Девушка бухнулась Салтычихе в ноги:
– Барыня!.. Да за что!.. На все твоя барская воля… что повелишь, то и сделаю…
– То-то! – пригрозила милостиво Салтычиха.
Однако не прошло и трех месяцев, после того как Глеб Алексеевич обратил внимание на Хрисю, а уж Хрися начала отчего-то быстро вянуть и наконец увяла совсем.
Глеба Алексеича это сразило, как ножом, – он сам слег в постель. А супруга втихомолку посмеивалась с Фивой:
– Вот так-то, Фивка, лучше будет!
– Вестимо, золотая моя! – поддакивала Фива. – Без шума, без гама завсегда лучше.
Четыре года над домом Салтыковых прошли, как проходили они ранее. Грозная правительница оставалась той же, какой была. Сам Глеб Алексеевич несколько поправился и даже сделался снова отцом. Салтычиха снова родила, и родила опять мальчика, которого назвали Николаем и который почему-то пришелся по душе и отцу и матери. Старший сын, уже подросший и бойко бегавший по саду, по-прежнему оставался любимцем Фивы, которая как-то не старела, но зато сильно сохла и превращалась в тип настоящей ведьмы. Да ведьмой ее и звали все дворовые.

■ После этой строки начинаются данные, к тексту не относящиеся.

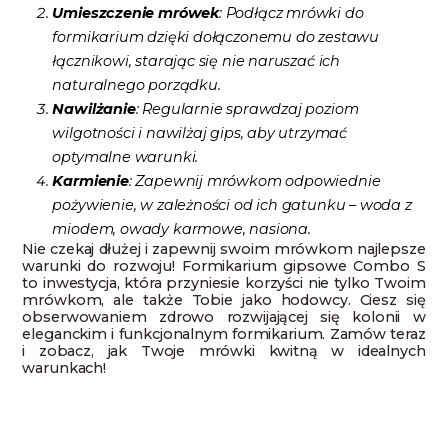
Umieszczenie mrówek
: Podłącz mrówki do
formikarium dzięki dołączonemu do zestawu
łącznikowi, starając się nie naruszać ich
naturalnego porządku.
Nawilżanie
: Regularnie sprawdzaj poziom
wilgotności i nawilżaj gips, aby utrzymać
optymalne warunki.
Karmienie
: Zapewnij mrówkom odpowiednie
pożywienie, w zależności od ich gatunku – woda z
miodem, owady karmowe, nasiona.
Nie czekaj dłużej i zapewnij swoim mrówkom najlepsze
warunki do rozwoju! Formikarium gipsowe Combo S
to inwestycja, która przyniesie korzyści nie tylko Twoim
mrówkom, ale także Tobie jako hodowcy. Ciesz się
obserwowaniem zdrowo rozwijającej się kolonii w
eleganckim i funkcjonalnym formikarium. Zamów teraz
i zobacz, jak Twoje mrówki kwitną w idealnych
warunkach!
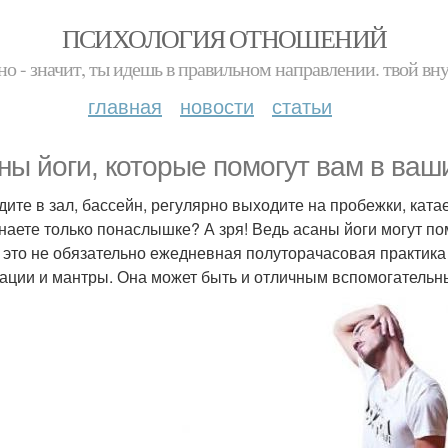
ПСИХОЛОГИЯ ОТНОШЕНИЙ
но - значит, ты идешь в правильном направлении. твой вн
главная
новости
статьи
ны йоги, которые помогут вам в ваш
дите в зал, бассейн, регулярно выходите на пробежки, ката
знаете только понаслышке? А зря! Ведь асаны йоги могут п
- это не обязательно ежедневная полуторачасовая практика
ации и мантры. Она может быть и отличным вспомогательн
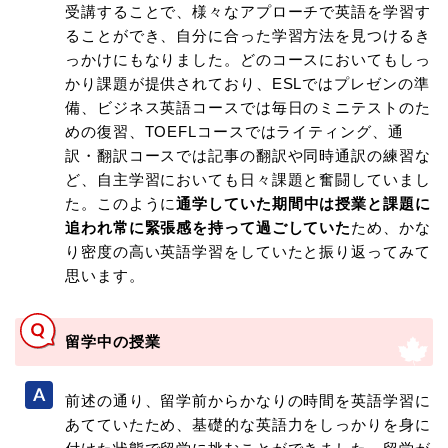
受講することで、様々なアプローチで英語を学習す
ることができ、自分に合った学習方法を見つけるき
っかけにもなりました。どのコースにおいてもしっ
かり課題が提供されており、ESLではプレゼンの準
備、ビジネス英語コースでは毎日のミニテストのた
めの復習、TOEFLコースではライティング、通
訳・翻訳コースでは記事の翻訳や同時通訳の練習な
ど、自主学習においても日々課題と奮闘していまし
た。このように
通学していた期間中は授業と課題に
追われ常に緊張感を持って過ごしていた
ため、かな
り密度の高い英語学習をしていたと振り返ってみて
思います。
留学中の授業
前述の通り、留学前からかなりの時間を英語学習に
あてていたため、基礎的な英語力をしっかりを身に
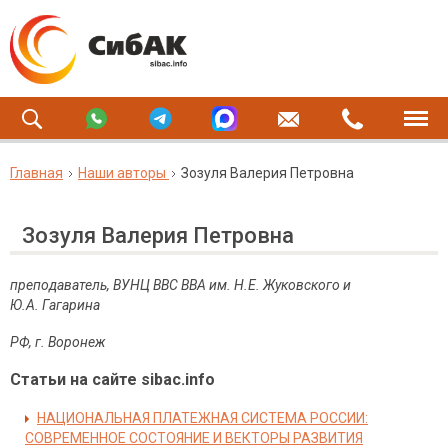
Главная
Наши авторы
Зозуля Валерия Петровна
Зозуля Валерия Петровна
преподаватель, ВУНЦ ВВС ВВА им. Н.Е. Жуковского и
Ю.А. Гагарина
РФ
,
г
.
Воронеж
Статьи на сайте sibac.info
НАЦИОНАЛЬНАЯ ПЛАТЕЖНАЯ СИСТЕМА РОССИИ:
СОВРЕМЕННОЕ СОСТОЯНИЕ И ВЕКТОРЫ РАЗВИТИЯ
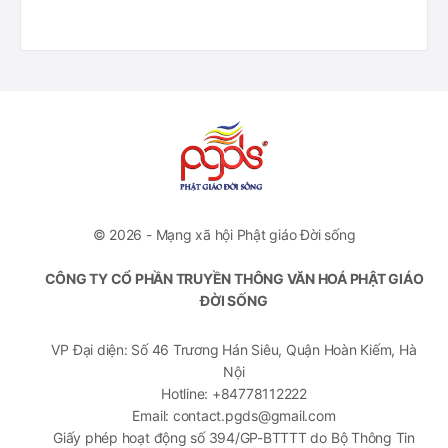
© 2026 - Mạng xã hội Phật giáo Đời sống
CÔNG TY CỔ PHẦN TRUYỀN THÔNG VĂN HOÁ PHẬT GIÁO
ĐỜI SỐNG
VP Đại diện: Số 46 Trương Hán Siêu, Quận Hoàn Kiếm, Hà
Nội
Hotline: +84778112222
Email: contact.pgds@gmail.com
Giấy phép hoạt động số 394/GP-BTTTT do Bộ Thông Tin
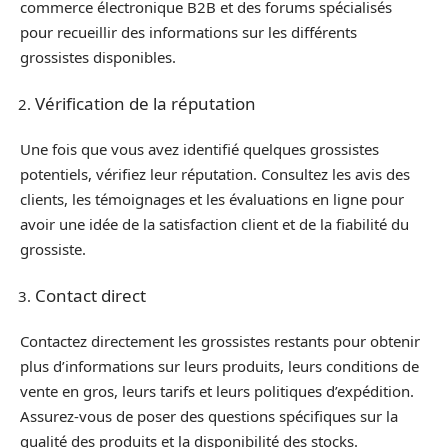
commerce électronique B2B et des forums spécialisés
pour recueillir des informations sur les différents
grossistes disponibles.
Vérification de la réputation
Une fois que vous avez identifié quelques grossistes
potentiels, vérifiez leur réputation. Consultez les avis des
clients, les témoignages et les évaluations en ligne pour
avoir une idée de la satisfaction client et de la fiabilité du
grossiste.
Contact direct
Contactez directement les grossistes restants pour obtenir
plus d’informations sur leurs produits, leurs conditions de
vente en gros, leurs tarifs et leurs politiques d’expédition.
Assurez-vous de poser des questions spécifiques sur la
qualité des produits et la disponibilité des stocks.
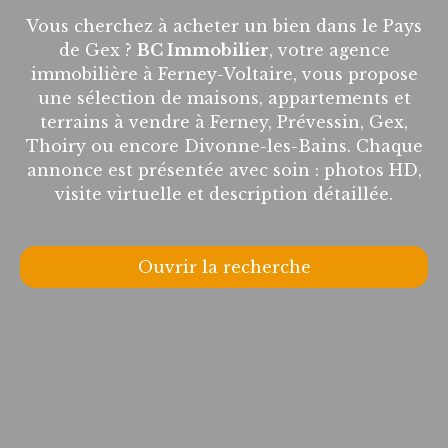
Vous cherchez à acheter un bien dans le Pays
de Gex ?
BC Immobilier
, votre agence
immobilière à Ferney-Voltaire, vous propose
une sélection de maisons, appartements et
terrains à vendre à Ferney, Prévessin, Gex,
Thoiry ou encore Divonne-les-Bains. Chaque
annonce est présentée avec soin : photos HD,
visite virtuelle et description détaillée.
Ouvrir la recherche
Type d'offre
Vente
Type de bien
Appartement
Localisation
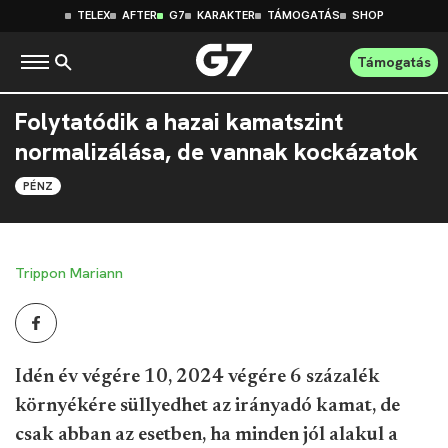
TELEX
AFTER
G7
KARAKTER
TÁMOGATÁS
SHOP
Támogatás
Folytatódik a hazai kamatszint
normalizálása, de vannak kockázatok
PÉNZ
Trippon Mariann
Idén év végére 10, 2024 végére 6 százalék
környékére süllyedhet az irányadó kamat, de
csak abban az esetben, ha minden jól alakul a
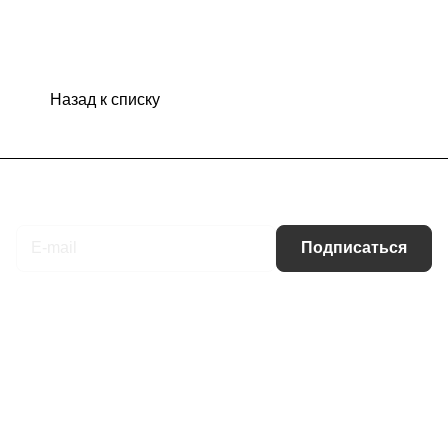
Назад к списку
Подписаться
на новости и акции
Подписаться
Интернет-магазин
Компания
Информация
Помощь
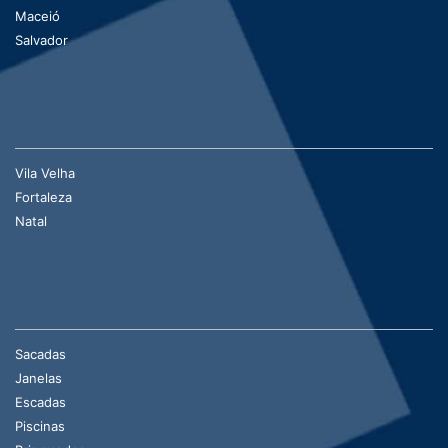
Maceió
Salvador
Vila Velha
Fortaleza
Natal
Sacadas
Janelas
Escadas
Piscinas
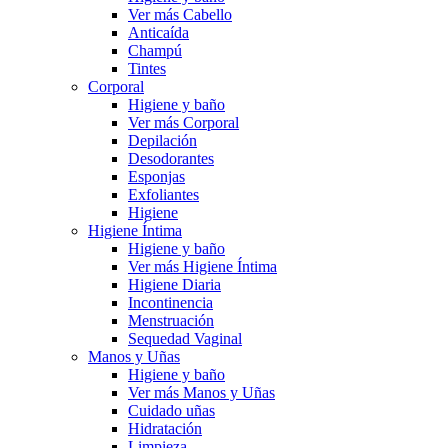
Ver más Cabello
Anticaída
Champú
Tintes
Corporal
Higiene y baño
Ver más Corporal
Depilación
Desodorantes
Esponjas
Exfoliantes
Higiene
Higiene Íntima
Higiene y baño
Ver más Higiene Íntima
Higiene Diaria
Incontinencia
Menstruación
Sequedad Vaginal
Manos y Uñas
Higiene y baño
Ver más Manos y Uñas
Cuidado uñas
Hidratación
Limpieza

Но дни Глеба Алексеевича были уже сочтены. Ровно через два года после появления на свет второго сына он тихо угас в своем доме на Лубянке и был похоронен в родовом склепе в Донском монастыре.
Молодая вдова не проронила ни одной слезинки над могилой своего мужа, над могилой того, чью жизнь она загубила безвременно и бесправно и кто оставил ей все-таки все свое громадное состояние.